▶ TASK PROMPT:
Nothing but the lines from the one that contains "21 el nil el said st." through the end of the data should be reproduced, and each must match exactly.

▶ SOURCE DATA:
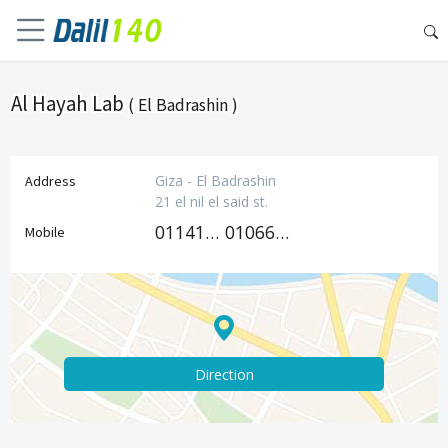
Al Hayah Lab
( El Badrashin )
Giza - El Badrashin
Address
21 el nil el said st.
01141566626
01066026667
Mobile
Direction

▶ RESULT OF THE TASK:
21 el nil el said st.
01141566626
01066026667
Mobile
Direction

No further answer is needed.